To inform thoughtful dialogue and encourage everyone to make decisions based on data, foundations can also sponsor polling and objective research — as Barr did in 2015 with a grant for an independent analysis of the future energy needs of Massachusetts and the cost and effect on climate of various strategies for reliably meeting demand over time.

Because of a grant from ­McKnight, Minnesota Public Radio is one of the few major media outlets in the country with a reporter dedicated full time to climate coverage. The station brings careful reporting on local effects and potential solutions to a broad, engaged audience and ensures the issue is front and center in public conversations.

Make solutions tangible.

Local and regional foundations can also play an important role in helping make solutions concrete. With the passage of critical legislation in 2013, Minnesota is on the vanguard of using community solar gardens, in which electricity users purchase shares in large solar arrays.
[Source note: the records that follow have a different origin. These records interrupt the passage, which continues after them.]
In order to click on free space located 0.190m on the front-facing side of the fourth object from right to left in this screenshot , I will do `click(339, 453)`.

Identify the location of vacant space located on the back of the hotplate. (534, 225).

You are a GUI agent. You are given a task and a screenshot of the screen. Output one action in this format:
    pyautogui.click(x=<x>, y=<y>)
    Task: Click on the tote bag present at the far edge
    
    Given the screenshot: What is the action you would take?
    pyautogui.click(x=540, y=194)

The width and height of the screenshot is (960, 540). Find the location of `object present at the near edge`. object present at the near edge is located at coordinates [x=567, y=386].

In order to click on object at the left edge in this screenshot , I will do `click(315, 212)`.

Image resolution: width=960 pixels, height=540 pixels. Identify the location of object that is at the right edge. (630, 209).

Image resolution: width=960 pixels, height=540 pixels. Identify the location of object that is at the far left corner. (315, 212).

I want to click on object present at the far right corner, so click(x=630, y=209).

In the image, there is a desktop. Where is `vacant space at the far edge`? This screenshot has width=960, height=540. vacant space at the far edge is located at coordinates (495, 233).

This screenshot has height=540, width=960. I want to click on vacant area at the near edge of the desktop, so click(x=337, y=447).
For 15 years, a local organization, the Rural Renewable Energy Alliance, has pioneered the use of solar energy to address the needs of low-income people in rural communities throughout Minnesota who lack sufficient fuel. With support from McKnight, the alliance is testing a new approach in which families on the federal energy-assistance program can get their power from solar instead of fossil fuels.

Another concept philanthropy is helping make more tangible is Bus Rapid Transit. Intrigued by its effectiveness in other countries, and its potential to reduce emissions and better link communities to economic opportunities, the Rockefeller Foundation developed a strategy to support Bus Rapid Transit explorations in cities across the United States.
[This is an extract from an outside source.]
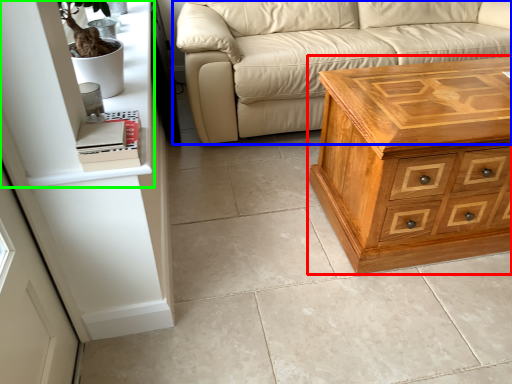 Question: Which is nearer to the chest of drawers (highlighted by a red box)? studio couch (highlighted by a blue box) or shelf (highlighted by a green box).

Choices:
 (A) studio couch
 (B) shelf

Answer: (A) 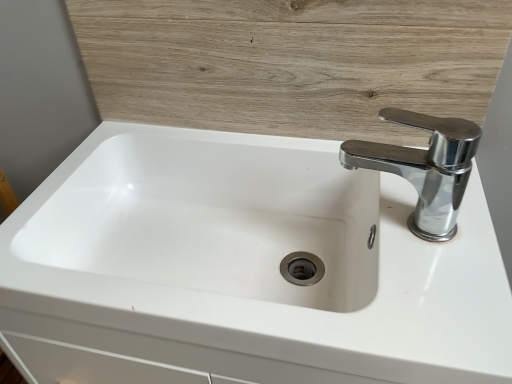 Question: From the image's perspective, is chrome metallic faucet at upper right under white glossy sink at center?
Their funding jump-started the conversation. Then local grant makers — including Barr — stepped up, in partnership with Rockefeller, to advance it in Boston, Nashville, Pittsburgh, and Montgomery County, Md.

Foundations can also inject timely capacity into municipal governments to take on visionary work and to attract additional resources. While federal action is limited, local governments have repeatedly shown that they have the will to act and that they have tools that can help reduce the dangerous emissions that warm the planet.

Local governments can be a proving ground for efforts that can be copied at a state level, and local projects often help to educate, organize, and galvanize stakeholders to push for changes on a larger scale.

Both Barr and McKnight have experience supporting local work through direct support to municipal governments. Barr made a challenge grant to the City of Boston to pay part of the salary for someone in a new role to focus exclusively on community energy solutions. This modest investment ultimately attracted a wide range of additional resources that will drive progress on clean energy. Similarly, ­McKnight collaborated with the Energy Foundation to support efforts in Minneapolis to drive energy-efficiency improvements in large commercial buildings as part of the city’s innovative energy-transparency ordinance.

Some challenges are so immense that nobody wants to take them on. Climate change may seem to be one of those, considering its scale, the vast range of solutions needed, and the political obstacles we witness at the national level. Indeed, federal gridlock underscores the potential and value of local and regional action — action that sparks progress, progress that points to success, and success that breeds more success.

If local philanthropy can get this momentum building in all the places we care about, and where our engagement matters, we may well contribute to a new narrative — that meeting the challenge of climate change, while ambitious, is absolutely possible.